Das Unglück ereignete sich auf der Linie drei, die auf Stadtplänen mit dunkelblauer Farbe markiert ist und mit über 730 000 Fahrgästen täglich zu den am meisten genutzten gehört. Auf dem betroffenen Teilstück wurde der Verkehr vollständig eingestellt. Frühestens am Mittwochabend sollen dort wieder Züge rollen. Bis dahin müssen die Menschen auf Busse oder Autos ausweichen. Auf den Ausfallstraßen Richtung Südwesten staute sich der Verkehr daher noch dramatischer als ohnehin gewöhnlich.
Die Moskauer Metro, die derzeit über ein Streckennetz von insgesamt 235 Kilometern mit 186 Stationen verfügt und jährlich rund 2,4 Milliarden Fahrgäste befördert, gehört zu den größten weltweit, gilt zudem als extrem zuverlässig und sehr sicher - trotz des teilweise in die Jahre gekommenen Wagenparks.

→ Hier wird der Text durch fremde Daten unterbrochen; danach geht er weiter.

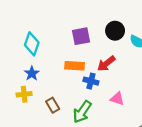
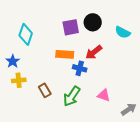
black circle: (115, 31) -> (93, 22), moved
blue star: (32, 73) -> (13, 61), moved
pink triangle: (117, 99) -> (104, 95), moved

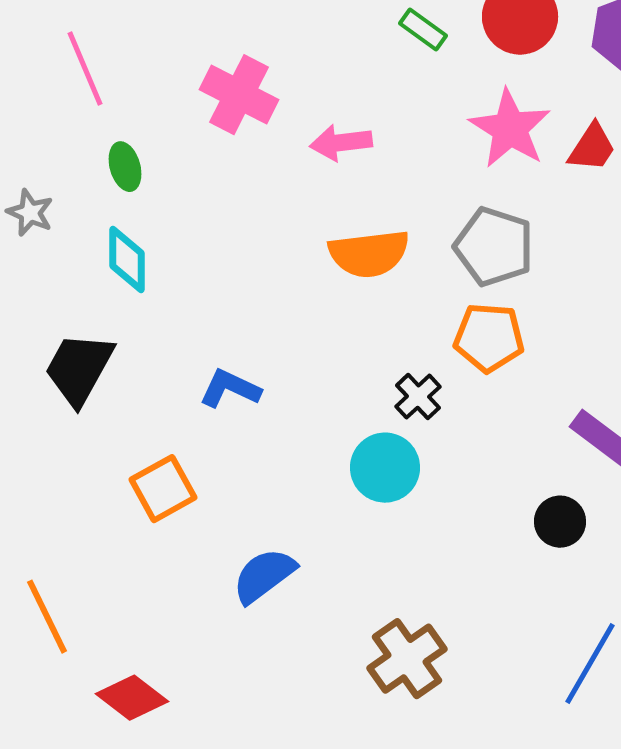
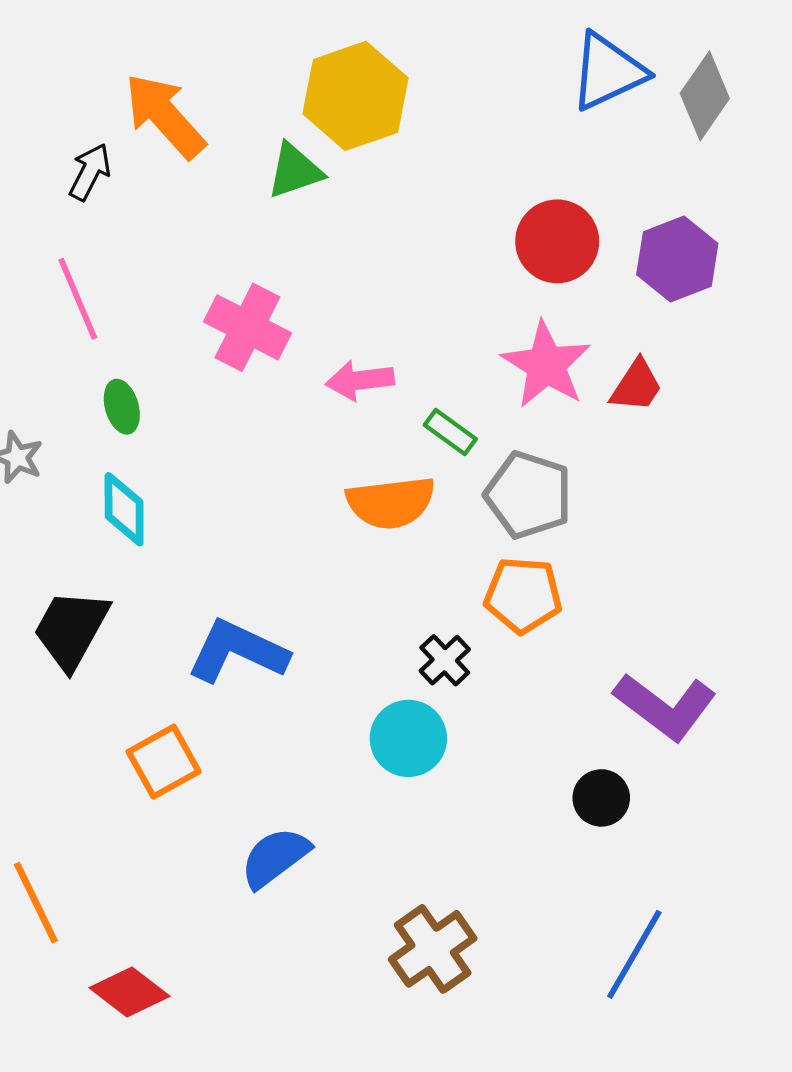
green rectangle: (423, 30) -> (450, 432), moved
blue L-shape: (230, 389) -> (238, 651), size x1.5

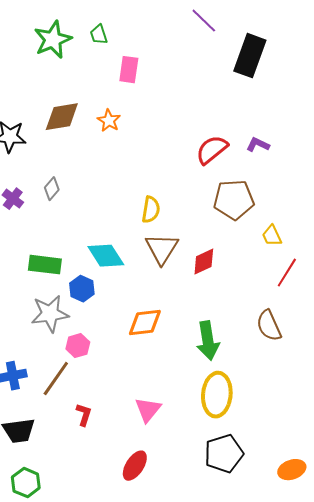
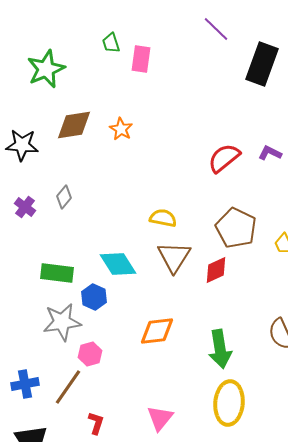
green star: (53, 40) -> (46, 69), moved
pink rectangle: (129, 70) -> (141, 59), moved
brown pentagon: (234, 200) -> (236, 228), moved, turned 30
yellow semicircle: (151, 210) -> (163, 218), turned -88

Noch immer laufen Züge, die Ende der 1950er Jahre entwickelt und bis weit in die Siebziger gebaut wurden. Dennoch gab es bisher nur einen einzigen größeren, technisch bedingten Unfall. 1982 versagten die Bremsen einer Rolltreppe, unter dem Gewicht der Passagiere beschleunigte sie rasend bei der Fahrt in die Tiefe. Bei der Panik, die dadurch ausbrach, kamen acht Menschen ums Leben, Dutzende wurden schwer verletzt.
Kreml und Regierung versuchten damals, die Katastrophe zu vertuschen. Ebenso den ersten Terroranschlag, der sich schon 1977 - ebenfalls auf Linie drei - ereignete. Im abendlichen Berufsverkehr detonierte in einem voll besetzten Wagen im Moskauer Südosten eine Bombe, die vermutlich Extremisten aus dem Nordkaukasus gebastelt hatten. Auf deren Konto gehen auch die vier Anschläge zwischen 1996 und 2010, bei denen es insgesamt mehrere Dutzend Tote und Hunderte Verletzte gab.